### The problem
Given the material below, return only the lines starting at the line with "transferiu o feriado do Dia da Justiça, 8 de" and ending at the line with "retomado, ficando apenas suspensos os prazos", exactly as they appear.
Listed entries START
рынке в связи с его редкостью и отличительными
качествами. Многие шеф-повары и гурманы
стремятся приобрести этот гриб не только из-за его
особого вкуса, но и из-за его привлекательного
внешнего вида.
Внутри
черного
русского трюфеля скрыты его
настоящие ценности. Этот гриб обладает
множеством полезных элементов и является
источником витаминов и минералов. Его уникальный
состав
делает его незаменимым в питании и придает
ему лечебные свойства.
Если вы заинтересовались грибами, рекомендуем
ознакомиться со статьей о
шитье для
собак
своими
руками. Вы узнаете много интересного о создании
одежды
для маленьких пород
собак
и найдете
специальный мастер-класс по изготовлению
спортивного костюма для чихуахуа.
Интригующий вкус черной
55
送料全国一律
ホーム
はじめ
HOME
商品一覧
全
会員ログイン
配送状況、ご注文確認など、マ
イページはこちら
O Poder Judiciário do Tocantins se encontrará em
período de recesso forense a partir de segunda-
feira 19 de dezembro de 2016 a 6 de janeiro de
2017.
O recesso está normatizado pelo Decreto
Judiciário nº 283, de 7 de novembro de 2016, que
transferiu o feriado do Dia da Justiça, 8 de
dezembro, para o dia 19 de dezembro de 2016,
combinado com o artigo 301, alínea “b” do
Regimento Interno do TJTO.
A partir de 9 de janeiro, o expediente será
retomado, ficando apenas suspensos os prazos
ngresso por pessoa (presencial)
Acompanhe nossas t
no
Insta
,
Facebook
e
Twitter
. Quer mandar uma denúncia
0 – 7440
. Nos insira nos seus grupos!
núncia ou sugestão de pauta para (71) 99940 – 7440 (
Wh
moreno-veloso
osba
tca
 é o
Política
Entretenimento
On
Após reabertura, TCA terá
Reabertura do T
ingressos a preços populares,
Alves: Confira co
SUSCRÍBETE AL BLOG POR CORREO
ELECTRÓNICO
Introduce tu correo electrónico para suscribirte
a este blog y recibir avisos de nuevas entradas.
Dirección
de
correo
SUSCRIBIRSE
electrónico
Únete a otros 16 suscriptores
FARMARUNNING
Listed entries END
### Your solution
transferiu o feriado do Dia da Justiça, 8 de
dezembro, para o dia 19 de dezembro de 2016,
combinado com o artigo 301, alínea “b” do
Regimento Interno do TJTO.
A partir de 9 de janeiro, o expediente será
retomado, ficando apenas suspensos os prazos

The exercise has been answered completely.